Sally Simmonds – A working class girl who is entranced by Lady Hill. She is a maid of all work at the home of the Bilkes family, whose patriarch is against suffrage and mock Sally upon discovering her affiliation. She is sent to Mrs. Carleton’s Home of Rest for Working Women and Girls where she becomes deeply involved with the movement, leaving her job and boyfriend to work for the WSPU. She is caught during a riot and sent to prison where she participates in the hunger strike and is forcibly fed and beaten. She embodies the WSPU motto, "Deeds not Words".

Edith Carstairs – a middle class girl who becomes involved in the suffrage movement with her mother. She draws an important distinction between suffragists – who support the cause, and suffragettes who are militant and "unwomanly". She undergoes a conversion, seeing the necessity of militancy after becoming involved with Lady Hill. She is fanciful, imagining fairies and fantasy heroes on the road with her, turning down an uninteresting suitor (who eventually becomes the doctor who force feeds Sally in prison) in favor of the charming and posh Cyril Race.

Lady Geraldine Hill – the wife of Lord Henry Hill and a leader of the militant suffragists. She works to further the cause by speech making, political networking, and social clout until she is arrested and quickly released because of her high standing. She then disguises her appearance to be treated as a working class girl and undergoes force feeding to tell the world what horrors are being enacted on women.

Lord Henry Hill – the husband of Geraldine who supports her suffrage involvement. After her time in prison he amends his original statement that he could only follow her 'so far', to encouraging her completely in her efforts.

Cyril Race – a handsome politician who shows romantic interest in Edith. However he cuts ties with her once she becomes a militant and eventually votes against the conciliation bill showing his true feelings.

Robbie Colquhoun – Edith’s friend from childhood who has been in love with her for years but does not earn her affection until she discovers he supports the suffrage cause.

Joe Whittle – Sally’s boyfriend who accompanies her to suffrage meetings but does not support the cause. Sally’s involvement becomes an irreconcilable difference between them, as he wants to get married and Sally does not. Sally is not overly hurt when he moves on.

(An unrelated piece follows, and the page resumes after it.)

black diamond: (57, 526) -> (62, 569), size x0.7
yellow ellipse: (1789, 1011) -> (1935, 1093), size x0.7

Monty Cartairs – Edith’s brother who mocks the movement at first believing all militants to be unfeminine. He meets Lady Hill abroad and is taken aback by her grace and beauty believing her to be someone else. He attends a WSPU meeting to see her and is shocked to discover his companion is the women he had lambasted for being unwomanly. He then converts to the cause.

== Themes and historical content==

The novel uses many real events both directly and indirectly. Many characters have real-life counterparts. Lady Geraldine Hill is meant to be Lady Constance Lytton, who disguises herself to experience forced feeding in prison. Christina Amherst is Christabel Pankhurst the daughter of Emmeline Pankhurst – leaders of the WSPU, and Annie Carney is Annie Kenney one of the women who interrupted the Liberal Party meeting to ask about women’s rights. Specific events such as Black Friday and the Conciliation Bills are also represented, at times mirroring Votes for Women or echoing speeches made by the real-life counterparts to characters.

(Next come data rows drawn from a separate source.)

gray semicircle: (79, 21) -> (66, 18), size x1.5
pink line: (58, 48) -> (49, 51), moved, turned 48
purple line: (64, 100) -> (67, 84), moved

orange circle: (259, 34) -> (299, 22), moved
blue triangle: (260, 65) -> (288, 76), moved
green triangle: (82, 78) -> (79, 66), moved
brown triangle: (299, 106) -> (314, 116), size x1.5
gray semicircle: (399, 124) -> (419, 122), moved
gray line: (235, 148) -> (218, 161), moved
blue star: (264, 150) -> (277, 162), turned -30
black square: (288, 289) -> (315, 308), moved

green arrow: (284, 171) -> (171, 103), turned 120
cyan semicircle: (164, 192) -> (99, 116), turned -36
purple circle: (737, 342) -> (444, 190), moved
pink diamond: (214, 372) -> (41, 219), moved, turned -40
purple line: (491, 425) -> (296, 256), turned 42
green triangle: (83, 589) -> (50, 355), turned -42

The novel makes use of religious themes to create a conversion novel. Visceral experiences push Edith to revise her moral zeitgeist and social standards. The novel sets out to garner sympathy for the militant suffragettes by humanizing the movement and relating in a sentimental writing style already familiar to her readers. The novel combines sentimentalism and realism to contrast the women’s lives before and after involvement with the suffrage movement.